Es war die außergewöhnlichste Sitzung des Berger Gemeinderates. Sowohl was Form, Inhalt oder Personal betraf. Zwei Fotos, die vor und nach der Sitzung gemacht wurden (während der Sitzung besteht Fotografierverbot), erzählen die Geschichte:
Vorher: im gesetzlich vorgeschriebenen Mindestabstand fand die Sitzung in der Aula der OMG-Schule statt
Es war die letzte Sitzung des alten Gemeinderates. Der Umbruch im Rat ist so groß wie nie in den letzten Jahren: mit den Gemeinderäten und -rätinnen Elke Grundmann (QUH), Toni Galloth (SPD), Julia Galloth (Grüne), Dr. Peter Haslbeck, Robert Wammetsberger, Franz Gastl-Pischetsrieder (CSU), Richard Fink, Hermann Reichart und Ludwig Haseneder (EUW) scheidet fast die Hälfte des 20-köpfigen Gremiums aus unterschiedlichen Gründen aus. Wegen der Seuche wird deren offizielle Verabschiedung nachgeholt.

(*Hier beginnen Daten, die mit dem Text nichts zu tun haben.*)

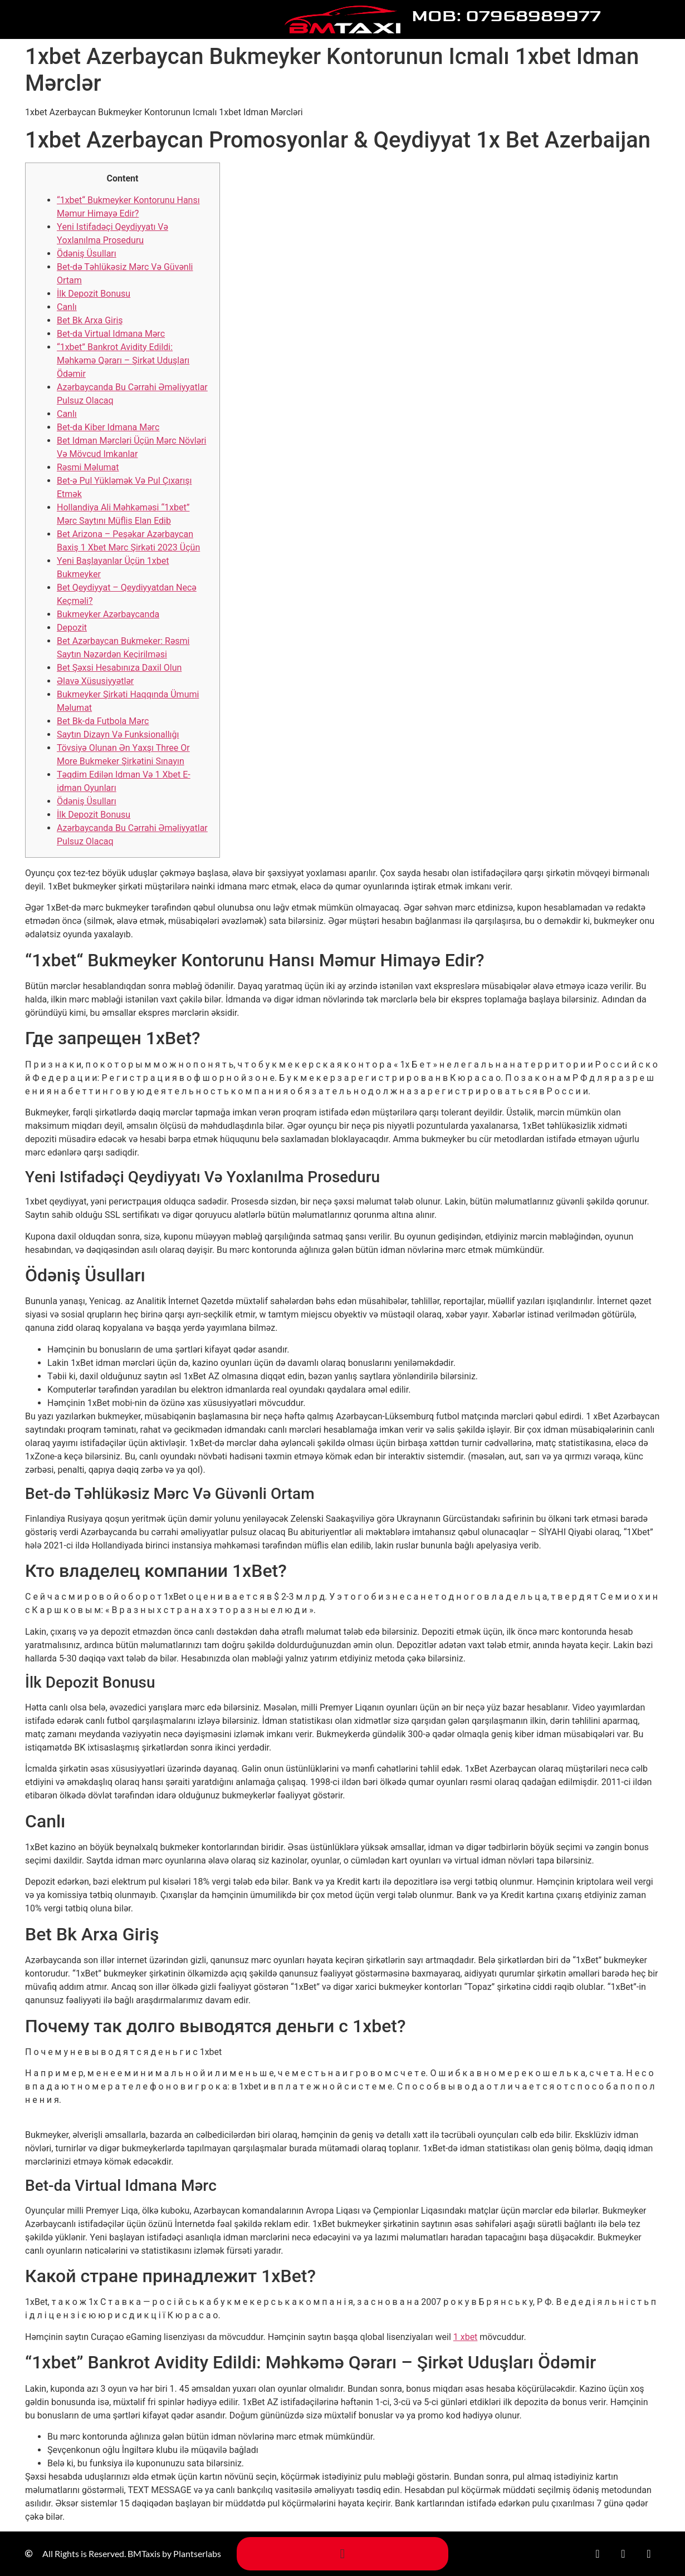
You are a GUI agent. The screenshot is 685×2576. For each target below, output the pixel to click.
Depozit (72, 627)
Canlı (67, 414)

Sie wird dann vom neuen Bürgermeister Rupert Steigenberger vorgenommen werden, da bekanntlich auch Bürgermeister Rupert Monn nach 20 Jahren erfolgreicher Amtszeit seine letzte Sitzung leitete. Der Tagesordnung war anzusehen, dass er seine Gemeinde wohlgeordnet übergeben will. Von der Bebauung des Grundstückes bei der Villa de Osa über den Bebauungsplan zur Erweiterung der Marianne-Strauß-Klinik gegenüber, über den Neubau des Feuerwehrhauses in Höhenrain (samt Friedhofserweiterung und Einheimischenmodell), vom Seeufer in Kempfenhausen bis zum Bebauungsplan für das neue Wohnzentrum Osterfeld … alles musste in einer gigantischen Tagesordnung (die Ladung hatte in ausgedruckter Form die unlesbare Dicke dreier Telefonbücher) noch einmal beschieden und abgenickt werden. “Musste das sein?” fragte die QUH – “Ja“, antwortete knapp der scheidende Bürgermeister.
Bei kaum einem der Projekte, die der Gemeinderat in den letzten Jahren vorwärtsgetrieben hatte, regte sich Widerstand: Nur der Bebauungsplan der Schön-Klinik wäre fast gescheitert. Gegen deutlichen Widerstand aus dem Rat wurden Formulierungen zugelassen wie “Die Gemeinde hält an dem Bebauungsplan im Übrigen auch dann fest, falls das Haus E” (so wie in den Einwendungen vermerkt) “nicht mit den Belangen des Denkmalschutzes in Einklang zu bringen ist”. Obendrein wurde dem Bauwerber, der die Klinik geschlossen hat, fast jeder Wunsch gewährt: Ihm wurde eine Überlagerung von Abstandsflächen ebenso zugestanden wie eine Büronutzung der denkmalgeschützten Villa oder eine Unterschreitung der gebotenen “Anbauverbotszone” zur Staatsstraße hin. Mit immerhin bis zu 8 Gegenstimmen (auch aus der QUH) wurde der Bebauungsplan dann doch akzeptiert. Die nicht-öffentliche Sitzung dauerte dann noch fast einmal so lange, bis 1/2 11. Nach dem offiziellen Ende der Sitzung erhoben sich die Räte zum Applaus, die Worte des scheidenden wie sichtlich bewegten Bürgermeisters waren hinter mancher Träne nur schwach hörbar: Sie lauteten “Bleibt’s gesund!“
Nachher: Applaus im Stehen
Der Rat folgte dem wiederholt vorgetragenen Wunsch von Rupert Monn, eine ganz normale Sitzung abhalten zu wollen. Formal ist ihm auch das gelungen. Wir schließen uns ihm an: “Rupert, bleib gesund!”.